En este campo, lo entandamos como el epilogo del arte islámico, o como una rareza gótico renacentista, presenta un predominio de las técnicas, materiales y decoraciones andalusíes, lógico si tenemos en cuenta que sus autores van a ser artistas y artesanos de religión musulmana y cultura árabe a los que se permite en este tramo final de la Edad Media permanecer en los reinos cristianos tras la reconquista, tras pagar un impuesto y comprometerse a no mostrar su fe en público.
Con todo caracterizarle es difícil, por la singularidad que toma en cada zona de España, diferenciándose notablemente el aragonés, del manchego, del andaluz.
Va a ser un arte preferentemente arquitectónico, una de cuyas señas de identidad es la construcción en ladrillo y el alarde decorativo orientalista. Su importancia radica también en aportar soluciones presentes en la arquitectura actual. Su identificación es clara, materiales pobres y maleables, como ladrillo, yeso y barro vidriado, nada de sillares de piedra, nada de grandes bóvedas, que requieren grandes soluciones constructivas, arquitrabados.

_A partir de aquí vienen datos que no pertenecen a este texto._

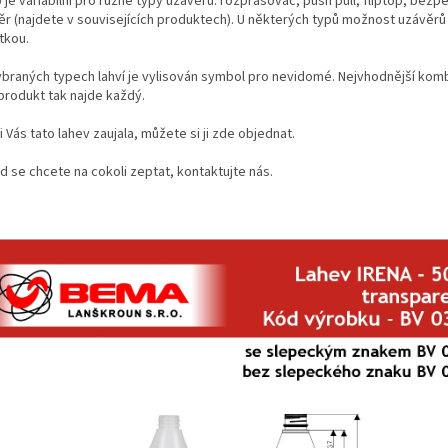
 je variabilní pro různé typy uzávěrů: rozprašovač, push pull, fliptop, bezp
ěr (najdete v souvisejících produktech). U některých typů možnost uzávěrů
tkou.
ybraných typech lahví je vylisován symbol pro nevidomé. Nejvhodnější komb
 produkt tak najde každý.
i Vás tato lahev zaujala, můžete si ji zde objednat.
d se chcete na cokoli zeptat, kontaktujte nás.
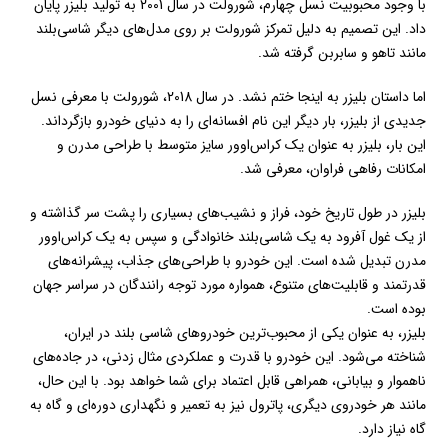
با وجود محبوبیت نسل چهارم، شورولت در سال 2001 به تولید بلیزر پایان
داد. این تصمیم به دلیل تمرکز شورولت بر روی مدل‌های دیگر شاسی‌بلند
مانند تاهو و سابربن گرفته شد.
اما داستان بلیزر به اینجا ختم نشد. در سال 2018، شورولت با معرفی نسل
جدیدی از بلیزر، بار دیگر این نام افسانه‌ای را به دنیای خودرو بازگرداند.
این بار، بلیزر به عنوان یک کراس‌اوور سایز متوسط با طراحی مدرن و
امکانات رفاهی فراوان، معرفی شد.
بلیزر در طول تاریخ خود، فراز و نشیب‌های بسیاری را پشت سر گذاشته و
از یک غول آفرود به یک شاسی‌بلند خانوادگی و سپس به یک کراس‌اوور
مدرن تبدیل شده است. این خودرو با طراحی‌های جذاب، پیشرانه‌های
قدرتمند و قابلیت‌های متنوع، همواره مورد توجه رانندگان در سراسر جهان
بوده است.
بلیزر، به عنوان یکی از محبوب‌ترین خودروهای شاسی بلند در ایران،
شناخته می‌شود. این خودرو با قدرت و عملکردی مثال زدنی، در جاده‌های
ناهموار و بیابانی، همراهی قابل اعتماد برای شما خواهد بود. با این حال،
مانند هر خودروی دیگری، پاترول نیز به تعمیر و نگهداری دوره‌ای و گاه به
گاه نیاز دارد.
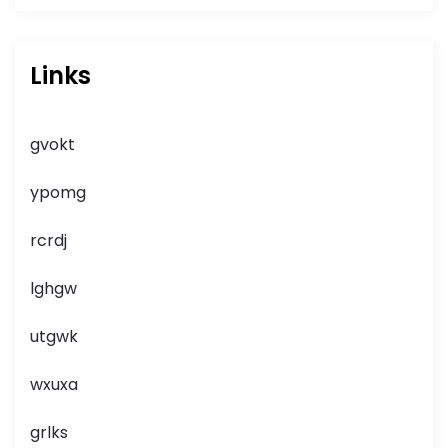
Links
gvokt
ypomg
rcrdj
lghgw
utgwk
wxuxa
grlks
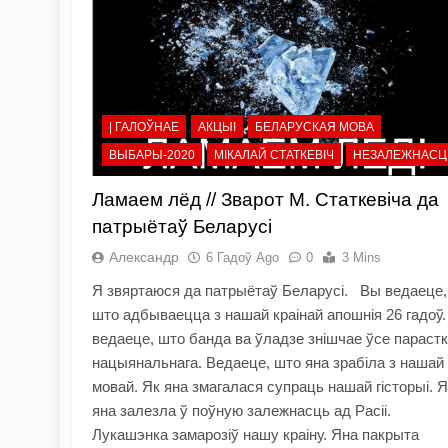
| ГАЛОЎНАЕ
АКЦЫІ
БЕЛАРУСКАЯ МОВА
ВЫБАРЫ-2020
МІКАЛАЙ СТАТКЕВІЧ
НЕЗАЛЕЖНАСЦ
Ламаем лёд // Зварот М. Статкевіча да
патрыётаў Беларусі
Александр
6 Гадоў Ago
0
3 Mins
Я звяртаюся да патрыётаў Беларусі. Вы ведаеце,
што адбываецца з нашай краінай апошнія 26 гадоў
ведаеце, што банда ва ўладзе знішчае ўсе парастк
нацыянальнага. Ведаеце, што яна зрабіла з нашай
мовай. Як яна змагалася супраць нашай гісторыі. Я
яна залезла ў поўную залежнасць ад Расіі.
Лукашэнка замарозіў нашу краіну. Яна пакрыта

Otra seña de identidad, especialmente en el bajo Aragón, son las iglesias y palacios de altas y esbeltas torres, como minaretes. Junto a ello, arquerías, arcos ciegos que crean el esqueleto de ábsides y edificios, los pilares, frente al uso de columnas, los cimborrios y bóvedas calados, que dan la impresión de ligereza
Entre los ejemplos más notables, los alcázares de Sevilla y Segovia; el palacio de Alfonso XI en Tordesillas, las torres de Teruel, San Miguel de Almazán en Soria o las villas aragonesas de Utebo o Tarazona, marcadas por su decoración de azulejo y sebka.